The best-case scenario for the new booster shot, says Offit, is that people at higher risk boost their “neutralizing antibodies for three to six months.” But the size of that boost is unclear, and according to Offit, it’s unlikely to make a significant difference in people who are otherwise at low risk for serious disease. (More on how the booster may impact higher-risk folks below.)
According to Carnethon, even a modest short-term benefit makes the booster shot worth pursuing. “Three to six months will cover the winter months. That’s precisely what we need right now,” she says. “Then we can reevaluate next summer whether or not this particular modification needs to again be revamped because the virus will continue to mutate.” Still, people who get the bivalent booster should not consider themselves totally immune. “We don’t think that this will prevent infection,” adds Carnethon. “We think and hope that this will prevent severe disease.”
Who should get the bivalent booster?
Most experts agree the booster is most likely to provide measurable added protection to people at higher risk of serious disease and death. “People who are hospitalized with COVID despite getting two or three doses fall into one of three categories,” says Offit: people over 75 years old (who can’t form as strong an immune response), people with chronic illnesses, and people who are immunocompromised.
These groups, says Offit, “can’t handle a mild illness well; therefore, when you get a booster dose, and you increase your neutralizing antibodies for three to six months, that may keep you out of the hospital.”
Carnethon, too, is most hopeful about the potential benefit to at-risk groups. “What I hope that we will see is that we can keep more people out of the hospital and keep those with chronic diseases better protected because the reality is that the death rates from COVID-19 are stubbornly high,” she says. “It is the third-leading cause of death in the United States.”
Experts disagree as to whether young and/or otherwise healthy people need to get an additional booster, but Carnethon seems resigned to the fact that most won’t. “So many people have seen people contract COVID and recover,” she says. “It’s a relatively smaller proportion of the population who have experienced the personal loss of somebody from COVID-19, though it feels strange to say that when COVID-19 is the third-leading cause of death.” For these reasons, she says, she expects a low proportion of people to pursue a bivalent booster shot — perhaps even fewer than the 30 percent of Americans who obtained the first.

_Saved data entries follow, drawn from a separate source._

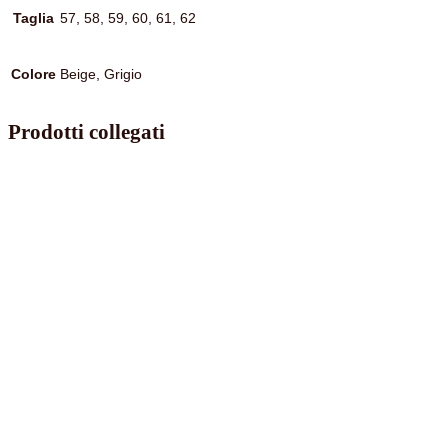
Taglia
57, 58, 59, 60, 61, 62
Colore
Beige, Grigio
Prodotti collegati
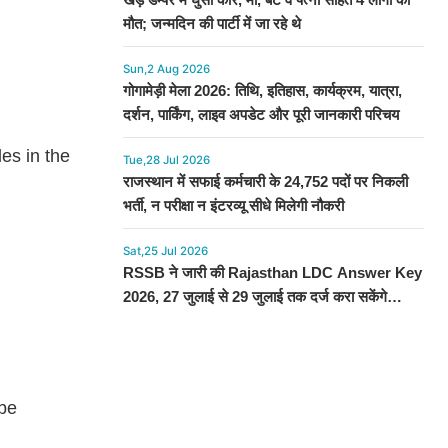
मौत; जन्मदिन की पार्टी में जा रहे थे
Sun,2 Aug 2026
गोगामेड़ी मेला 2026: तिथि, इतिहास, कार्यक्रम, यात्रा,
दर्शन, पार्किंग, लाइव अपडेट और पूरी जानकारी परिचय
es in the
Tue,28 Jul 2026
राजस्थान में सफाई कर्मचारी के 24,752 पदों पर निकली
भर्ती, न परीक्षा न इंटरव्यू सीधे मिलेगी नौकरी
Sat,25 Jul 2026
RSSB ने जारी की Rajasthan LDC Answer Key
2026, 27 जुलाई से 29 जुलाई तक दर्ज करा सकेंगे
आपत्ति, देखें प्रोसेस
 be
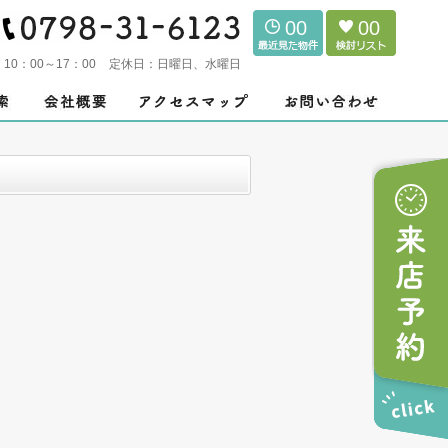
00
00
：
10：00～17：00
定休日：
日曜日、水曜日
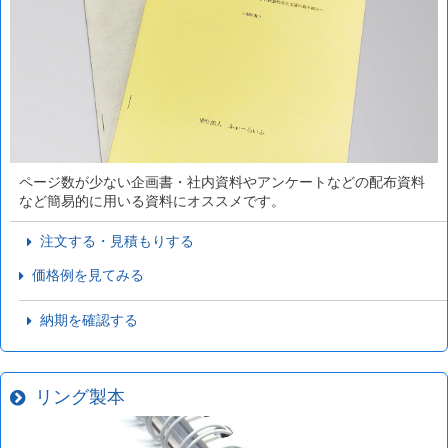
ページ数が少ない企画書・社内資料やアンケートなどの配布資料
など簡易的に用いる資料にオススメです。
注文する・見積もりする
価格例を見てみる
納期を確認する
リング製本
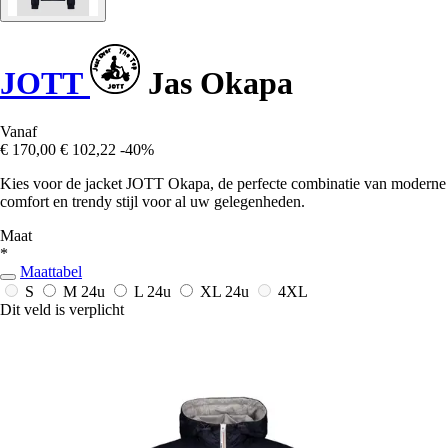
JOTT
Jas Okapa
Vanaf
€ 170,00
€ 102,22
-40%
Kies voor de jacket JOTT Okapa, de perfecte combinatie van moderne
comfort en trendy stijl voor al uw gelegenheden.
Maat
*
Maattabel
S
M
24u
L
24u
XL
24u
4XL
Dit veld is verplicht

Will we have to get COVID boosters forever?
We don’t know. Fauci said COVID vaccines will likely shift to an annual-shot model, similar to the flu shot, despite the fact that boosters’ protection against symptomatic infection wanes within three to six months. (Notably, flu-vaccine participation typically hovers below 50 percent among adults.) But as the virus continues to change, vaccines will need to be updated accordingly, and we don’t yet know what that might mean six months in the future.
Offit is already concerned about “booster fatigue” given low rates of participation: “You really need to focus on those who are most likely to be hospitalized because the notion of vaccinating everybody to try and keep down transmission, to try and generally prevent all symptomatic infection, is just not going to happen.” Some amount of mild illness in circulation is, he says, unavoidably part of life now — not just because we’ve rolled back mitigation efforts but because COVID is a highly infectious disease with a short incubation period.

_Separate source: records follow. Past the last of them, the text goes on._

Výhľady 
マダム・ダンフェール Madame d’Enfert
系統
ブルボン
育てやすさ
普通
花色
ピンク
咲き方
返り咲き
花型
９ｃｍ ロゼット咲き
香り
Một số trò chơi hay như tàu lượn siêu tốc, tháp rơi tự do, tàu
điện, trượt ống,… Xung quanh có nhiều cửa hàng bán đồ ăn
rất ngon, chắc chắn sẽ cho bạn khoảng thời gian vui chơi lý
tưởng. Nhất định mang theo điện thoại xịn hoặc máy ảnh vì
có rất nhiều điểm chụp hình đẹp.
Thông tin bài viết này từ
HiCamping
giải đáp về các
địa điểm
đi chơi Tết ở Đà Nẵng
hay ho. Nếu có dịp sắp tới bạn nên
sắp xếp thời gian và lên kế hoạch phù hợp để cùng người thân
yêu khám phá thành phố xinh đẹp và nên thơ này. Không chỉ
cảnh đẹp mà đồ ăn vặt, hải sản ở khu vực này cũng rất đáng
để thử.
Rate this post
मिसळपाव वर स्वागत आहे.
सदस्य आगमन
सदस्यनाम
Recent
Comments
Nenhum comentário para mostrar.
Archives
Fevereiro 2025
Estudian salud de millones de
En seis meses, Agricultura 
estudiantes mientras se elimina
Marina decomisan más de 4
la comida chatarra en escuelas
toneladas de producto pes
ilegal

“I think we will learn to live with this virus, and much the same way we live with the flu,” says Offit. “If people asked me what to do this winter, my general recommendation: Make sure you get your flu vaccine. Two years before COVID entered the country, there were 800,000 hospitalizations from influenza and 60,000 deaths, but we accept that. We grandfathered in influenza, and we will eventually grandfather in this virus.”